Extracted page text data:
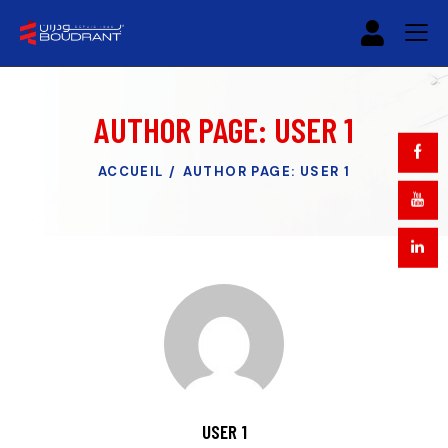
AUTHOR PAGE: USER 1
ACCUEIL
AUTHOR PAGE: USER 1
USER 1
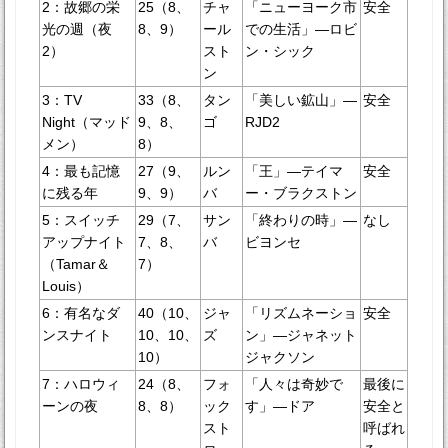
2：故郷の栄
25（8、
チャ
「ニューヨーク市
安全
光の週（夜
8、9）
ール
での生活」—ロビ
2）
スト
ン・シック
ン
3：TV
33（8、
タン
「美しい鉱山」—
安全
Night（マッド
9、8、
ゴ
RJD2
メン）
8）
4：最も記憶
27（9、
ルン
「王」—テイマ
安全
に残る年
9、9）
バ
ー・ブラクストン
5：スイッチ
29（7、
サン
「終わりの時」—
なし
アップナイト
7、8、
バ
ビヨンセ
（Tamar＆
7）
Louis）
6：有名なダ
40（10、
ジャ
「リズムネーショ
安全
ンスナイト
10、10、
ズ
ン」—ジャネット
10）
ジャクソン
7：ハロウィ
24（8、
フォ
「人々は奇妙で
最後に
ーンの夜
8、8）
ック
す」—ドア
安全と
スト
呼ばれ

Exercise: Since the pictures are not wanted, write out the rest of the data exactly as it reads.

Result for this exercise:
AUTHOR PAGE: USER 1
ACCUEIL
AUTHOR PAGE: USER 1
USER 1
2：故郷の栄
25（8、
チャ
「ニューヨーク市
安全
光の週（夜
8、9）
ール
での生活」—ロビ
2）
スト
ン・シック
ン
3：TV
33（8、
タン
「美しい鉱山」—
安全
Night（マッド
9、8、
ゴ
RJD2
メン）
8）
4：最も記憶
27（9、
ルン
「王」—テイマ
安全
に残る年
9、9）
バ
ー・ブラクストン
5：スイッチ
29（7、
サン
「終わりの時」—
なし
アップナイト
7、8、
バ
ビヨンセ
（Tamar＆
7）
Louis）
6：有名なダ
40（10、
ジャ
「リズムネーショ
安全
ンスナイト
10、10、
ズ
ン」—ジャネット
10）
ジャクソン
7：ハロウィ
24（8、
フォ
「人々は奇妙で
最後に
ーンの夜
8、8）
ック
す」—ドア
安全と
スト
呼ばれ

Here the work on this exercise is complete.